RECORDS SHOWN
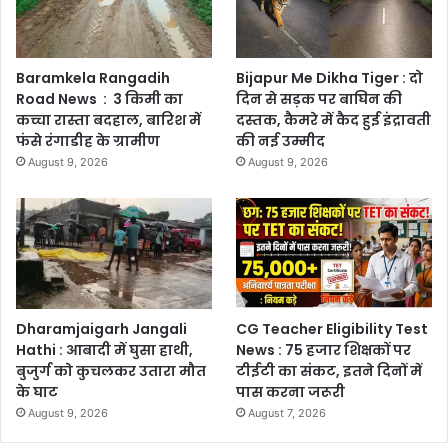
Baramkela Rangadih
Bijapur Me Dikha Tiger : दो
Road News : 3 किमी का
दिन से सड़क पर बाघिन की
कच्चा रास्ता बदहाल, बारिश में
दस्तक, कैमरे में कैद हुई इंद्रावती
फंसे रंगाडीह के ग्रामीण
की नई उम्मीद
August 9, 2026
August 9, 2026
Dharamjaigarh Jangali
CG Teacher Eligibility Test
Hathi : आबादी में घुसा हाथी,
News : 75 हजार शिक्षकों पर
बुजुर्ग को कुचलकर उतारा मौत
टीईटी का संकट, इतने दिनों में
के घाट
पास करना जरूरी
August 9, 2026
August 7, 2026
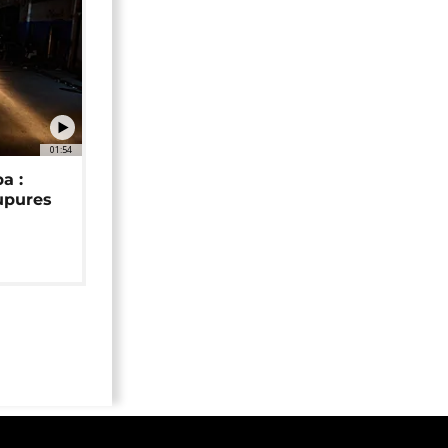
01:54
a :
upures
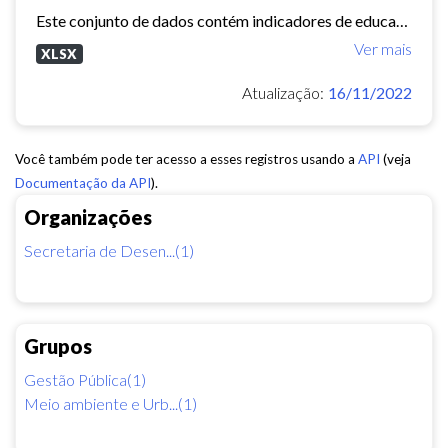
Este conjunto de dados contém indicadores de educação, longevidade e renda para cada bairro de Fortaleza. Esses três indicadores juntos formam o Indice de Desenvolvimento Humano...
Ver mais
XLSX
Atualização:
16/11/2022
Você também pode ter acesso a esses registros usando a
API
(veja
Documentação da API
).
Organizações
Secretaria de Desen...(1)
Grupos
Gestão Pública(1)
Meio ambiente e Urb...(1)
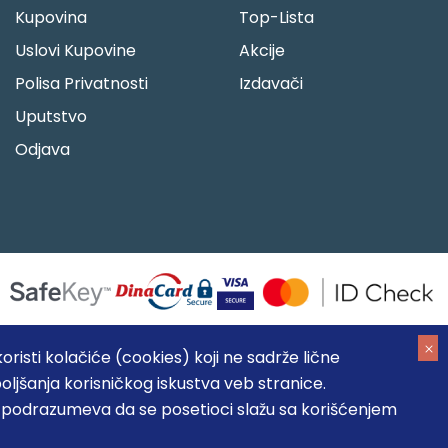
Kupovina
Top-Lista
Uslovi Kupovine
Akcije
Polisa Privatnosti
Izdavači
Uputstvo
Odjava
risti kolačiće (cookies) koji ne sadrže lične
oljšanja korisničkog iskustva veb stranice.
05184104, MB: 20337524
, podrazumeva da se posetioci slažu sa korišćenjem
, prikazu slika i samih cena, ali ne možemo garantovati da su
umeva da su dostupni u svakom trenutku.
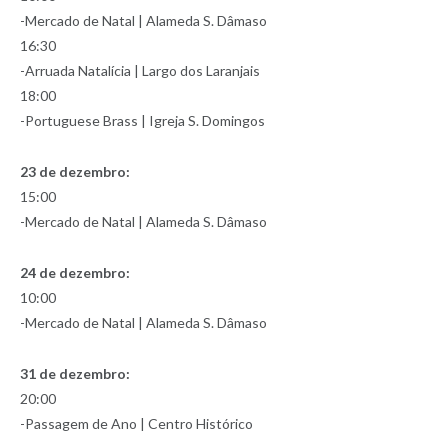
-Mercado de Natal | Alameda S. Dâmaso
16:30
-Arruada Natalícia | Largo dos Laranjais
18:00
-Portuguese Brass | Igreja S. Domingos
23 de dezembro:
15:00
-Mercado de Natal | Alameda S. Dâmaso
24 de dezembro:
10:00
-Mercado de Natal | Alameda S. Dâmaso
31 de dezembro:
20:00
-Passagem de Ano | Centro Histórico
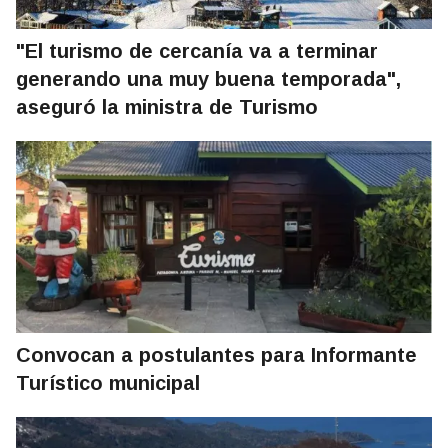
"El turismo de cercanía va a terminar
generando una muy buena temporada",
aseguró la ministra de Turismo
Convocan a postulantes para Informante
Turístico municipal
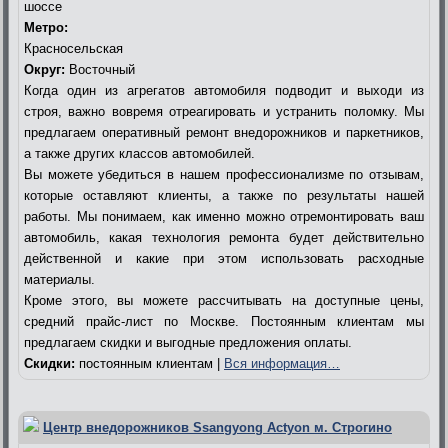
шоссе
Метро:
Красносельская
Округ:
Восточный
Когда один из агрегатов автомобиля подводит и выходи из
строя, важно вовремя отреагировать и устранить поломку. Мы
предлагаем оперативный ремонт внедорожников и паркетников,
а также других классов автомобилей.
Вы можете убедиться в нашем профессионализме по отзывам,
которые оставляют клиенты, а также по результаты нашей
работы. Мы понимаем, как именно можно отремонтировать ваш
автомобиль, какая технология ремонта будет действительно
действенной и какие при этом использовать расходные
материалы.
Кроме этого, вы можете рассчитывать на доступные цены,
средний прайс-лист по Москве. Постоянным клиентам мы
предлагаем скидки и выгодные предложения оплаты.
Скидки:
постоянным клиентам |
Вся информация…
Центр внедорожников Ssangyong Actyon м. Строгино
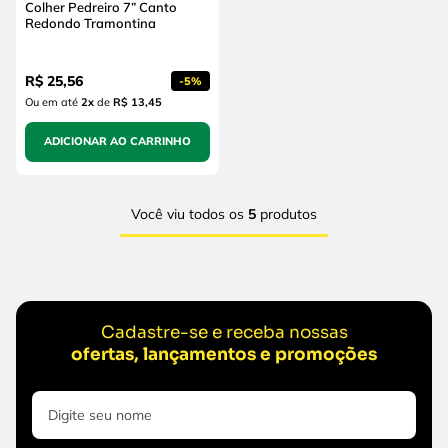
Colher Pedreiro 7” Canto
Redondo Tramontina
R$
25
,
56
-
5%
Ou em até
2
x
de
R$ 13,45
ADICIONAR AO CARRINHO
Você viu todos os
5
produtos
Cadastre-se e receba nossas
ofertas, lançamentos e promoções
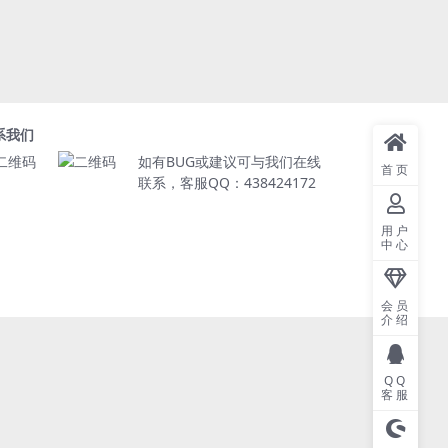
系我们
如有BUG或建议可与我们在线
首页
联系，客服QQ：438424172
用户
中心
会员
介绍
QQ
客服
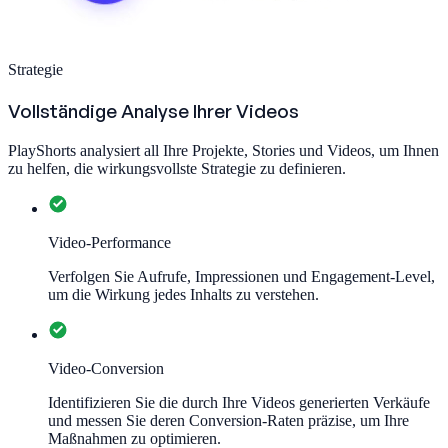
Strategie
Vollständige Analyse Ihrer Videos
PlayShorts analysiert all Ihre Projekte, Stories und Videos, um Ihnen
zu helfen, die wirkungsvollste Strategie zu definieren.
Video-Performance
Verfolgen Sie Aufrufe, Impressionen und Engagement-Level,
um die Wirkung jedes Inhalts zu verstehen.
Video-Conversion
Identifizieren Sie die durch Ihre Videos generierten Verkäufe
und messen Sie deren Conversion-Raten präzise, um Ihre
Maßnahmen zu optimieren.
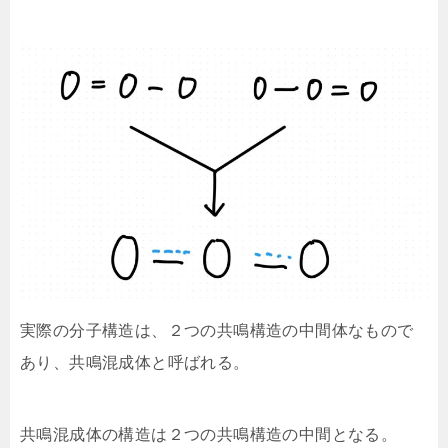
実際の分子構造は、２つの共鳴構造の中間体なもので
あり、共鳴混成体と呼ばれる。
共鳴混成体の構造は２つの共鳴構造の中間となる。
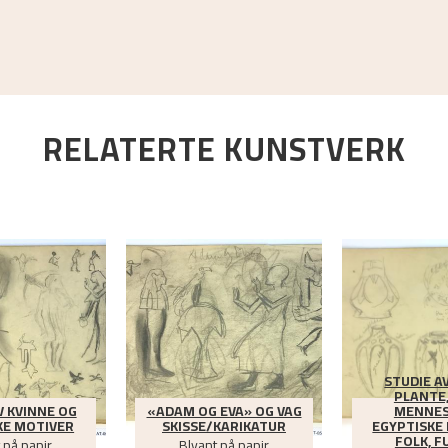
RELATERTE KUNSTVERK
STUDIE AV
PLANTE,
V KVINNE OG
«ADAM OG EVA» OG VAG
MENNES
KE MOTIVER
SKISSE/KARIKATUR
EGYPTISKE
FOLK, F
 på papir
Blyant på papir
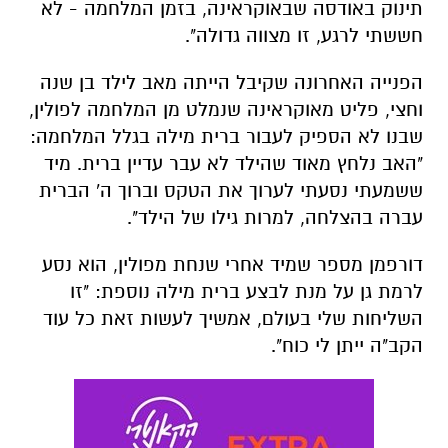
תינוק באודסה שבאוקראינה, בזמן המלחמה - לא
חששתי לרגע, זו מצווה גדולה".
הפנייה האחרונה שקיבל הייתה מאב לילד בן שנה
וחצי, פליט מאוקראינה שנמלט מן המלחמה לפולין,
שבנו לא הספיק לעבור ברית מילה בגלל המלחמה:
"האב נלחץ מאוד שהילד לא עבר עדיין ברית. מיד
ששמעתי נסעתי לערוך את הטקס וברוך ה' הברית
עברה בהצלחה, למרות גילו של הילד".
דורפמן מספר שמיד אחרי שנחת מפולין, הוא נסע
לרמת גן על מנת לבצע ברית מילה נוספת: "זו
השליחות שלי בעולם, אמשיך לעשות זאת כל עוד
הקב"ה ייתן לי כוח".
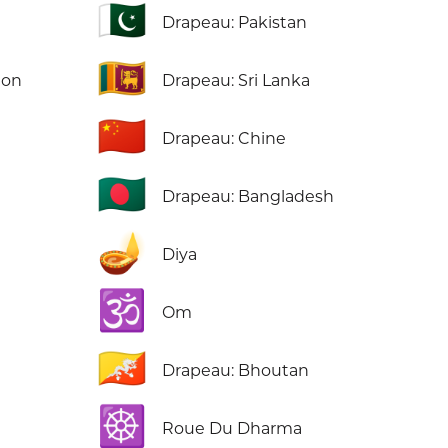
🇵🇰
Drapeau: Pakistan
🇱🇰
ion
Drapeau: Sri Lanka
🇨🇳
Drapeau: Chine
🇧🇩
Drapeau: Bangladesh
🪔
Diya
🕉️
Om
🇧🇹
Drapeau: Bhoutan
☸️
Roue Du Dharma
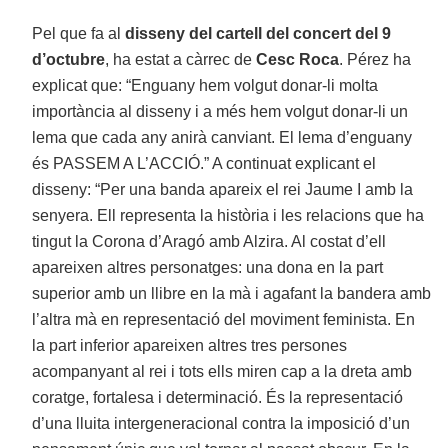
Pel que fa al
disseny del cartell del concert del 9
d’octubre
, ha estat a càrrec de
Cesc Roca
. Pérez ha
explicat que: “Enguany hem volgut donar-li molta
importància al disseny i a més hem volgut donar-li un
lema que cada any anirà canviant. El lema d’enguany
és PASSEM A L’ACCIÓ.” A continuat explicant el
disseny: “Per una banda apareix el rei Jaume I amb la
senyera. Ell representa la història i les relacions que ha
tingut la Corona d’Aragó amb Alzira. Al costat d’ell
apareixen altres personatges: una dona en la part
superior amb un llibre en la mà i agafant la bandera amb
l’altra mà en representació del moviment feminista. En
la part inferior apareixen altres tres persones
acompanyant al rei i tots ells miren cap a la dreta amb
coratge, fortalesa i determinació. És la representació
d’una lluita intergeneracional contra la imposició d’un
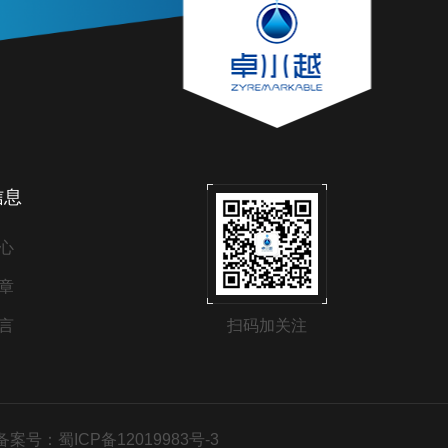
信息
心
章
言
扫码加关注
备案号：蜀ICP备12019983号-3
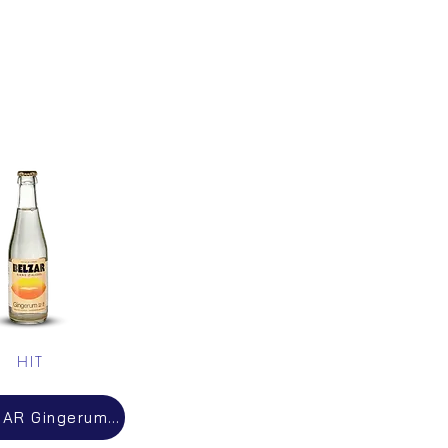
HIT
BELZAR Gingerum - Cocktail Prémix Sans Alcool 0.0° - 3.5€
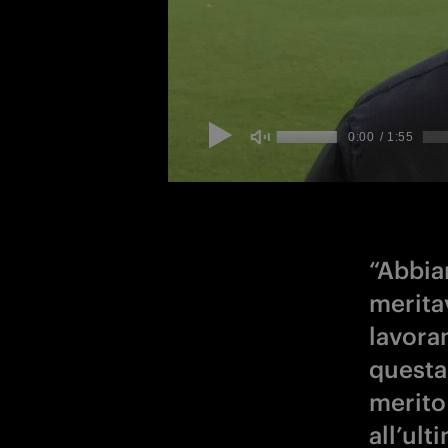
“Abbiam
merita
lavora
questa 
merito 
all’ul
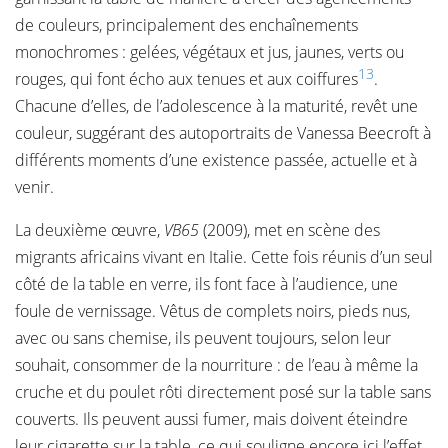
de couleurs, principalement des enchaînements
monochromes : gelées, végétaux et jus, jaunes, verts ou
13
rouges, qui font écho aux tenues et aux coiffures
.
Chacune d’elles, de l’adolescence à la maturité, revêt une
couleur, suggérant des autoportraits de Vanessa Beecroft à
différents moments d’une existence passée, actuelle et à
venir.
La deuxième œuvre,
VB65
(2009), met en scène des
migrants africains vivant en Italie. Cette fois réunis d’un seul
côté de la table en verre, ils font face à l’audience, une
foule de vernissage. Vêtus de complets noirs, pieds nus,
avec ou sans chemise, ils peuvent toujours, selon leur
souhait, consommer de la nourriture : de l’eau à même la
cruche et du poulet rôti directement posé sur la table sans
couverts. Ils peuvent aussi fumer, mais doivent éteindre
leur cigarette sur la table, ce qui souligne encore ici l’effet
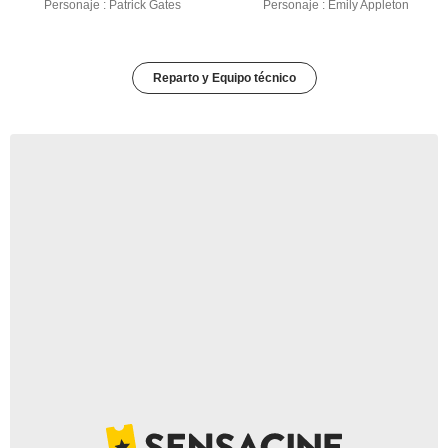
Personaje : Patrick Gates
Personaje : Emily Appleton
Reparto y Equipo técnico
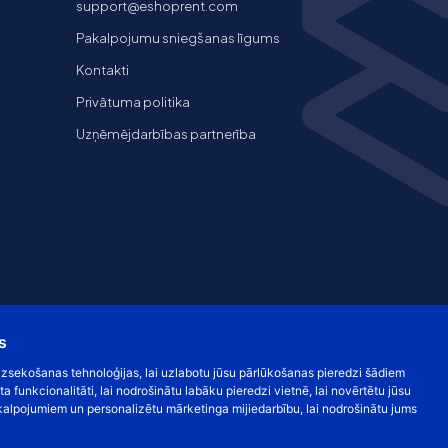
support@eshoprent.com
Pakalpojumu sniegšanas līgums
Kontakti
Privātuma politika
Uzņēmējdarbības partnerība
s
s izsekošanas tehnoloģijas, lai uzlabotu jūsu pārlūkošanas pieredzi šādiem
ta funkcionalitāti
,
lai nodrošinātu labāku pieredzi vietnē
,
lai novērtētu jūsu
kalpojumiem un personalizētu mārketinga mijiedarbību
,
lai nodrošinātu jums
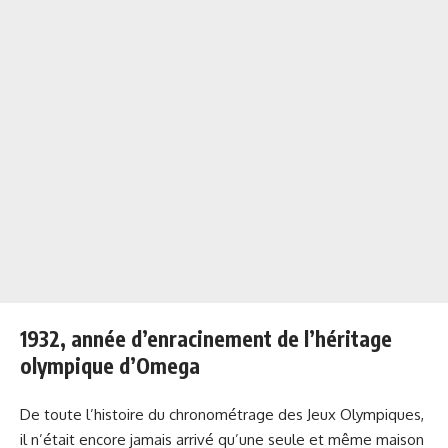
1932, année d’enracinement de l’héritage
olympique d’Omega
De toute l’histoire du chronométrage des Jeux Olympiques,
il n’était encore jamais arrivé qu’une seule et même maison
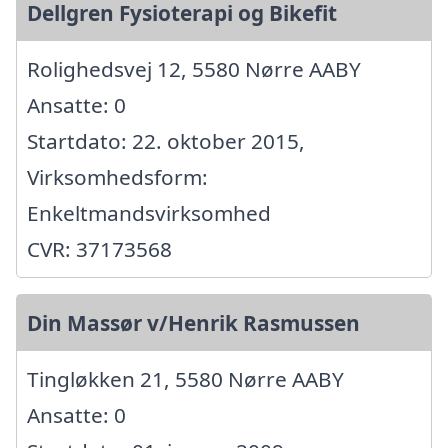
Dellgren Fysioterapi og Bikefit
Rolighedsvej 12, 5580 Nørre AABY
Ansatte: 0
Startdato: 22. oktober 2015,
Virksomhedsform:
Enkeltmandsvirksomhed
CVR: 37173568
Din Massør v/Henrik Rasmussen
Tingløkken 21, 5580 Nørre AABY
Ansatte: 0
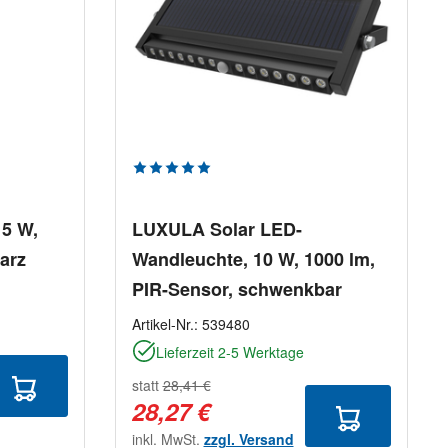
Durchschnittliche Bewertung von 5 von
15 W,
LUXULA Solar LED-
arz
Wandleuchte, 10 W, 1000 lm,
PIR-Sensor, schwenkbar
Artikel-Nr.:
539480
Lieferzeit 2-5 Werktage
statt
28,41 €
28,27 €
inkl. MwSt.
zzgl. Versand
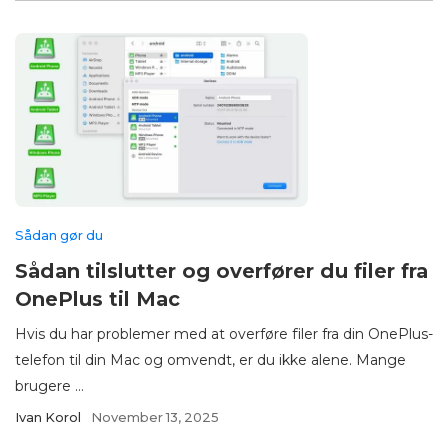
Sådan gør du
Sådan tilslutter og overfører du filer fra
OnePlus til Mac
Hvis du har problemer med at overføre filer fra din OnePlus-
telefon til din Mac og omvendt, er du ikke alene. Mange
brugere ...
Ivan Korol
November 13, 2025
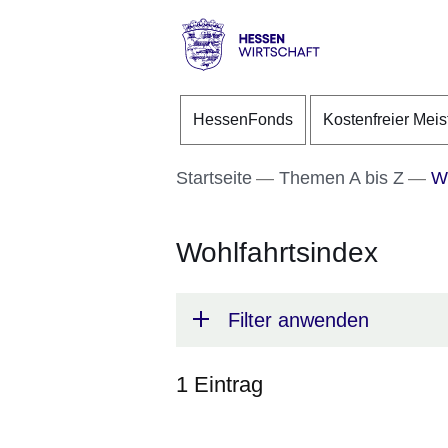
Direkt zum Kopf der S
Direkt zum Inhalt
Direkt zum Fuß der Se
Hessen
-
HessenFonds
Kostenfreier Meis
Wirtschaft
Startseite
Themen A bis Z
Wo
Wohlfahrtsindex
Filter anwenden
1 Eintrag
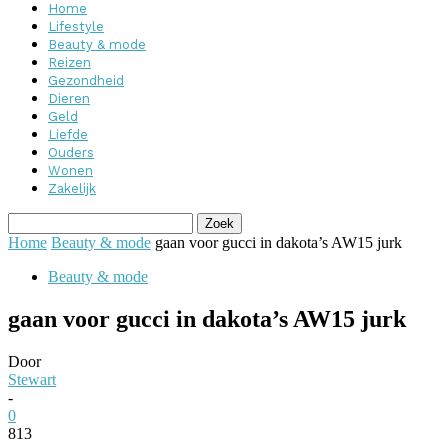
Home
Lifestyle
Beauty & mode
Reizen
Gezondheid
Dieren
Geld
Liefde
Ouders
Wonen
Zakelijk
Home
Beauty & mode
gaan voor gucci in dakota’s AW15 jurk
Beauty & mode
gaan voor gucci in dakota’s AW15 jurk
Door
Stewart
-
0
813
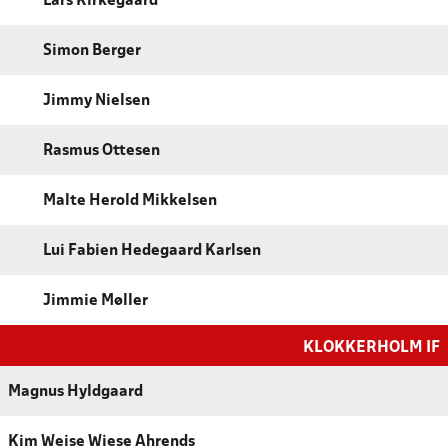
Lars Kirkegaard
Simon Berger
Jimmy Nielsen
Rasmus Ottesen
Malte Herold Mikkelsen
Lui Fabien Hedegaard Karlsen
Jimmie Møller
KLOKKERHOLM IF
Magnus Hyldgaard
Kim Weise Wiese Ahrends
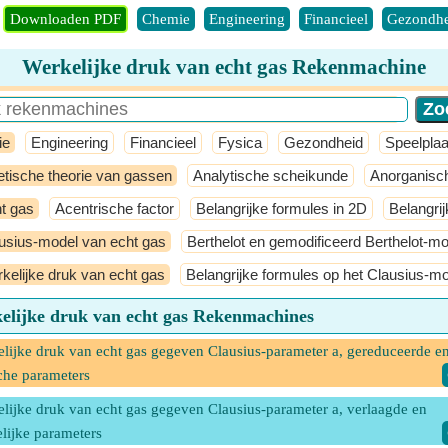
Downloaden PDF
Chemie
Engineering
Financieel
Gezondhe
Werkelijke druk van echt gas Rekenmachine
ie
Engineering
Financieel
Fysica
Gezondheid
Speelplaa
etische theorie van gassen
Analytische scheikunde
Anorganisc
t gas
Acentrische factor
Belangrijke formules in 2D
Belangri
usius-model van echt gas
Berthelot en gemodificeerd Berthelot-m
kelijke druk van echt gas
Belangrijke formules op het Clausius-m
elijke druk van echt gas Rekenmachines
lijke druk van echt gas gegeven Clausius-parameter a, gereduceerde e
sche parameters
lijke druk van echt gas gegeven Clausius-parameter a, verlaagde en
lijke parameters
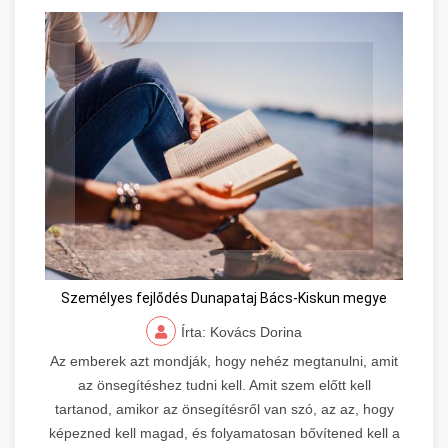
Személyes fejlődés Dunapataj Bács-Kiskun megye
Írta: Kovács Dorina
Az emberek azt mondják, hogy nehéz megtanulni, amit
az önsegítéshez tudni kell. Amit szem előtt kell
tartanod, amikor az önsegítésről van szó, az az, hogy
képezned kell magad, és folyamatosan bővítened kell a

TASK OBJECTIVE
Within the data above, the span starting at the line containing "de couleurs, principalement des enchaînements" and ending at the line containing "migrants africains vivant" is to be retyped exactly, with no other lines.

RESULT FOR THIS EXERCISE
de couleurs, principalement des enchaînements
monochromes : gelées, végétaux et jus, jaunes, verts ou
13
rouges, qui font écho aux tenues et aux coiffures
.
Chacune d’elles, de l’adolescence à la maturité, revêt une
couleur, suggérant des autoportraits de Vanessa Beecroft à
différents moments d’une existence passée, actuelle et à
venir.
La deuxième œuvre,
VB65
(2009), met en scène des
migrants africains vivant en Italie. Cette fois réunis d’un seul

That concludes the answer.